We’ve arrived early to set up the cake and juice, distribute hymnals, and help our audience to their chairs. They come slowly, quietly, with shuffling steps in a parade of canes, walkers, and wheelchairs – the wounded survivors of old age. As they wend their way through the halls to the gathering room, I am impressed by their determination to grasp these scattered moments of sound and song as they soldier through yet another week of muted silence.
Today is Sunday church at Avery Place and residents come to worship, sing, and savor a slice of Diane’s coconut cake. The motley gathering is led into the room by tired employees anxious for a break in the tedium of their day.

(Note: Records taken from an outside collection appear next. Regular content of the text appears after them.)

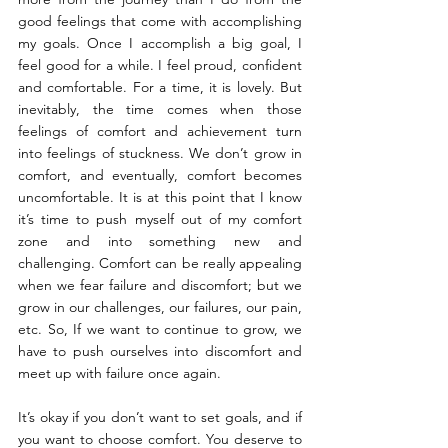
good feelings that come with accomplishing 
my goals. Once I accomplish a big goal, I 
feel good for a while. I feel proud, confident 
and comfortable. For a time, it is lovely. But 
inevitably, the time comes when those 
feelings of comfort and achievement turn 
into feelings of stuckness. We don’t grow in 
comfort, and eventually, comfort becomes 
uncomfortable. It is at this point that I know 
it’s time to push myself out of my comfort 
zone and into something new and 
challenging. Comfort can be really appealing 
when we fear failure and discomfort; but we 
grow in our challenges, our failures, our pain, 
etc. So, If we want to continue to grow, we 
have to push ourselves into discomfort and 
meet up with failure once again.
It’s okay if you don’t want to set goals, and if 
you want to choose comfort. You deserve to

I try to remember names, but my memories are visual. Like them, I am mute, unable to remember.
Behind the piano, the gray-haired woman in a wheelchair silently cradles a baby-doll throughout the service, later juggling baby and cake on the ridges of her lap. Without words, or name or history, I create a memory of a mother who once loved little her children unwaveringly. Or perhaps she was a caregiver, a neighbor, or nanny who baked cookies and nursed her charges through measles, chicken pox, and broken hearts. Or perhaps she struggled to raise her orphan grandchildren.
To my left, another resident ambles slowly but steadily to a chair where she drops gracefully into her seat. When the music starts, she proudly holds her hymnal upside down and joins in as we sing “I’ll Fly Away, oh glory, like a bird from these prison walls I’ll fly, I’ll fly away . . . “. I’ve seen her before, but each time she speaks less, her words flying away until one day all her words will have migrated to heaven.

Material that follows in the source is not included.